The U.S Department of Justice has requested an interview with a senior London-based currency trader who attended a meeting with Bank of England officials three years ago that ultimately became pivotal to a global investigation into allegations of market collusion and manipulation, a source familiar with the matter said on Wednesday.
The trader, James Pearson, head of Royal Bank of Scotland's European forex trading, is not under investigation, according to the source, and is still employed at RBS.
The Financial Times reported earlier that the DOJ's request to interview Pearson was made secretly and that UK authorities were not informed.
The FT reported that U.S. authorities are concerned over the thoroughness of a Bank of England (BoE) investigation into whether any of its staff was aware of or condoned currency market manipulation, citing people it said were familiar with the situation.
Pearson attended a pivotal meeting in April 2012 of the BoE's chief currency dealer Martin Mallett and other chief dealers in London.

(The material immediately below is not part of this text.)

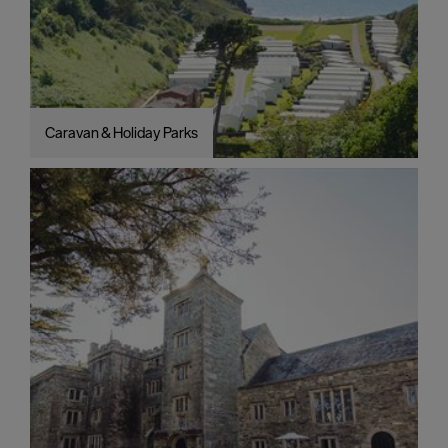
Caravan & Holiday Parks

Pearson is one of the few senior FX market figures who attended these regularly scheduled meetings with BoE officials who is still employed by the same bank and who was not suspended or fired amid the global probe.
The April 2012 meeting became a central focus of a global investigation into allegations of market manipulation that resulted in six banks paying $4.3 billion in fines late last year. Several banks are expected to reach a multibillion-dollar settlement with U.S. authorities as soon as next week.
Traders at that meeting raised the issue of sharing client order information at the daily currency fixings with the BoE officials present. Pearson lodged his account of the meeting shortly after that with the UK market regulator, the Financial Conduct Authority, the source said.
Last year, the BoE's supervisory board commissioned an investigation by a top commercial lawyer, Anthony Grabiner, to look into what BoE staff knew about foreign exchange market malpractice.
Mallett was fired after the investigation criticized his handling of suspicious market practices and found that he had failed to escalate concerns that traders at other banks were possibly colluding to manipulate parts of the $5-trillion-a-day global market, which is centered in London.
But the report also said Mallett did not act in bad faith.
A BoE spokesman repeated governor Mark Carney's remarks to UK lawmakers on March 3 that the Grabiner report was "thorough and comprehensive" and that he had "free rein to investigate absolutely anything he needed to, and he had unlimited resources to do this."
Peter Carr, a spokesman for the U.S. Justice Department, did not immediately respond to a request for comment.
The FCA was not immediately available for comment.